Die Öffentlichkeit ist um jüdisches Leben besorgt. Jüdisch-postsowjetische Migrant:innen bekommen jedoch keine Einladungen zu deutschen Talkshows, obwohl sie 90 Prozent der jüdischen Bevölkerung ausmachen - kritisiert Marina Klimchuk.
Nach 32 Minuten schalte ich aus. Die „jüdisch-only” Runde bei Markus Lanz am 4.Juli ist schauderhaft. Zu Gast: die linke New Yorker Aktivistin und Autorin Deborah Feldman („Unorthodox”), die Schauspielerin Adriana Altaras, der am rechten Rand schwimmende Historiker Michael Wolffsohn und Michael Fürst, Präsident des Landesverbands der Jüdischen Gemeinden Niedersachsens mit einer israelischen und einer deutschen Fahne als Anstecknadel auf seinem Sakko.

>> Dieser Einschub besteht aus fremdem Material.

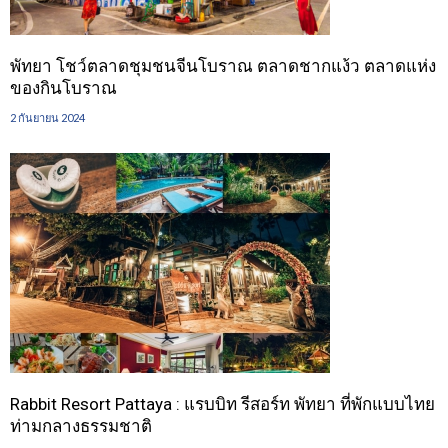
พัทยา โชว์ตลาดชุมชนจีนโบราณ ตลาดชากแง้ว ตลาดแห่ง
ของกินโบราณ
2 กันยายน 2024
Rabbit Resort Pattaya : แรบบิท รีสอร์ท พัทยา ที่พักแบบไทย
ท่ามกลางธรรมชาติ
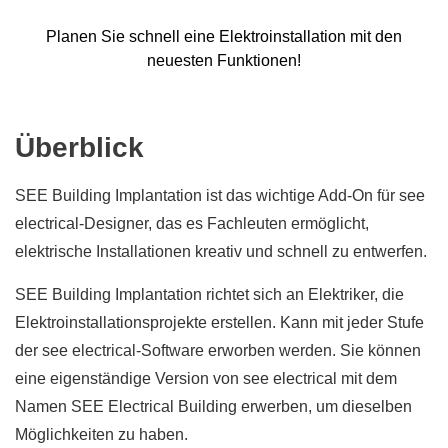
Planen Sie schnell eine Elektroinstallation mit den
neuesten Funktionen!
Überblick
SEE Building Implantation ist das wichtige Add-On für see
electrical-Designer, das es Fachleuten ermöglicht,
elektrische Installationen kreativ und schnell zu entwerfen.
SEE Building Implantation richtet sich an Elektriker, die
Elektroinstallationsprojekte erstellen. Kann mit jeder Stufe
der see electrical-Software erworben werden. Sie können
eine eigenständige Version von see electrical mit dem
Namen SEE Electrical Building erwerben, um dieselben
Möglichkeiten zu haben.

Unerträglich ist einerseits, wie unkritisch und implizit an Entmenschlichung grenzend drei der vier Geladenen sich zu Israels Verbrechen im Gazakrieg äußern oder diese leugnen. Unerträglich ist ebenso, dass die Talkshow-Gäste zwar die „heterogenen“ jüdischen Gemeinden in Deutschland loben, ohne klarzustellen, dass 90 Prozent der grob 225.000 deutschen Jüdinnen und Juden wie ich entweder in Staaten der ehemaligen Sowjetunion geboren sind oder in Familien aufwuchsen, die aus der Ukraine, aus Belarus, Moldau, Russland oder dem Baltikum stammen. Auf die Idee, einen oder eine von uns in diese eine Talkshow einzuladen, die jüdischen Perspektiven gelten soll, ist niemand gekommen – warum eigentlich nicht?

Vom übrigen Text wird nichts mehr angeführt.